For Japanese New Year, we put an ornament called “Kadomatsu” in front of Liberty Cove House and Liberty House Yokosuka’s gates and place “Kagami-Mochi” at the Concierge desk.
A kadomatsu (literally “gate pine”) is a traditional Japanese decoration of the New Year placed in pairs in front of homes to welcome ancestral spirits or kami (kami are the spirits or phenomena that are worshipped in the religion of Shinto) of the harvest. They are placed after Christmas until January 7 (or January 15 during the Edo period) and are considered temporary housing (shintai) for kami.
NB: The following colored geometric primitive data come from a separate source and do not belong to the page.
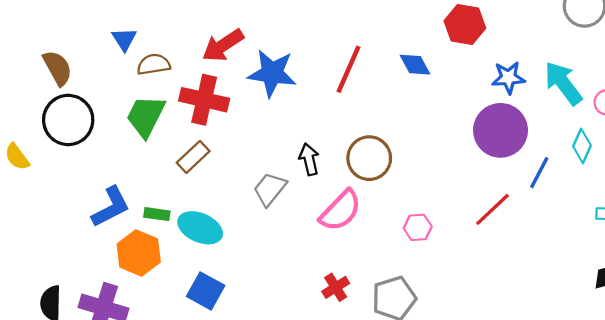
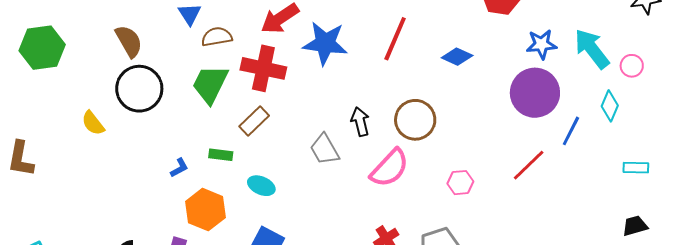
blue diamond: (415, 65) -> (457, 57), moved, turned -36
gray trapezoid: (270, 189) -> (325, 149), turned -68
blue L-shape: (111, 207) -> (179, 168), size x0.5
green rectangle: (157, 214) -> (221, 155), moved
cyan ellipse: (200, 228) -> (261, 186), size x0.7

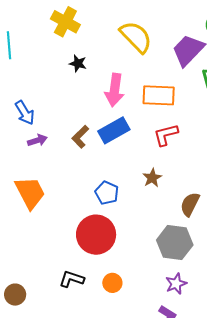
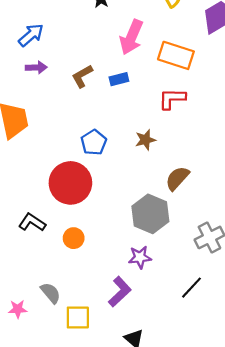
blue arrow: (25, 113) -> (31, 35), turned -115
blue rectangle: (114, 130) -> (119, 79), size x0.6

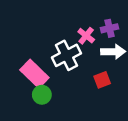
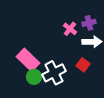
white cross: (66, 55) -> (54, 73), moved
red square: (102, 80) -> (83, 65), turned -32

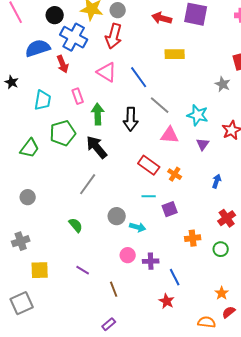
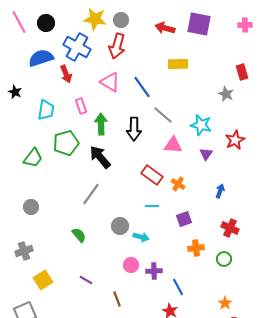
black circle: (55, 15) -> (46, 23), moved
purple square: (170, 209) -> (184, 219), moved
red cross: (227, 218) -> (230, 228), turned -30
yellow square: (40, 270) -> (43, 280), turned -30

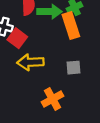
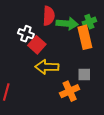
orange cross: (53, 99) -> (70, 91), moved

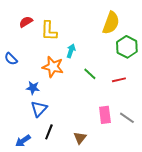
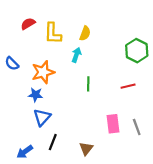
yellow semicircle: (111, 23) -> (85, 33), moved, size x0.6
orange star: (53, 67) -> (43, 72), moved, turned -30
green line: (90, 74) -> (88, 84), moved, turned 48
gray line: (127, 118) -> (137, 127), turned 35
“The fundamental function of the New Year ceremonies is to honor and receive the toshigami (deity), who will then bring a bountiful harvest for farmers and bestow the ancestors’ blessing on everyone.” After January 15 (or in many instances the 19th) the kadomatsu is burned to appease the kami or toshigami and release them.
This is Kagami mochi, literally mirror rice cake, is a traditional Japanese New Year decoration.
The two mochi discs are variously said to symbolize the going and coming years, the human heart, or the moon and the sun. The “daidai”(a Japanese bitter orange), whose name means “generations”, is said to symbolize the continuation of a family from generation to generation.
It is traditionally broken and eaten in a Shinto ritual called Kagami biraki (mirror opening) on the second Saturday or Sunday of January.